# [The data]
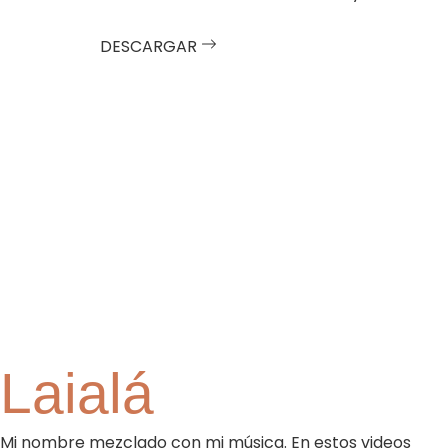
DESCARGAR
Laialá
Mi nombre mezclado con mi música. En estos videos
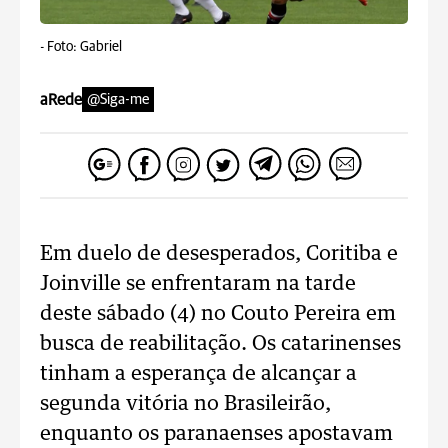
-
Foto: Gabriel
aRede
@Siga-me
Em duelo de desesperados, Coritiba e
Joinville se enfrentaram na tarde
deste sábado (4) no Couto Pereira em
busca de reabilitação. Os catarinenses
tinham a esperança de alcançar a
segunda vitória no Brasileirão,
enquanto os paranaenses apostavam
---
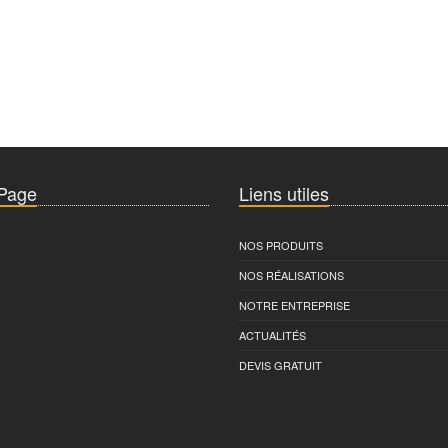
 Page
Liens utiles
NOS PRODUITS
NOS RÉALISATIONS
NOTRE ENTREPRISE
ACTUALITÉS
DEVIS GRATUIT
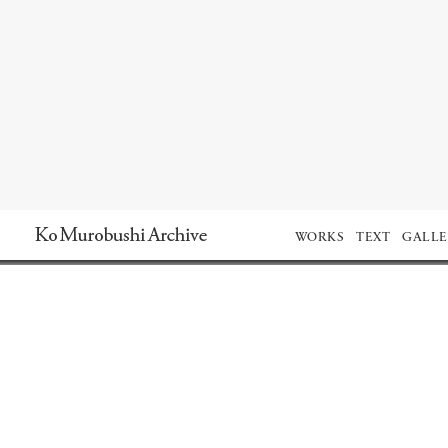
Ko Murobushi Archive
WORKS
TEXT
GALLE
--
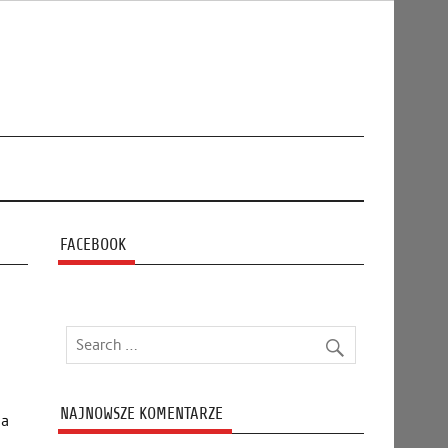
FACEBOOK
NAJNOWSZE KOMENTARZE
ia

# [Problem details]
Print exactly the lines above from the one with "Joinville se enfrentaram na tarde" to the one with "enquanto os paranaenses apostavam", including both.

# [Response area]
Joinville se enfrentaram na tarde
deste sábado (4) no Couto Pereira em
busca de reabilitação. Os catarinenses
tinham a esperança de alcançar a
segunda vitória no Brasileirão,
enquanto os paranaenses apostavam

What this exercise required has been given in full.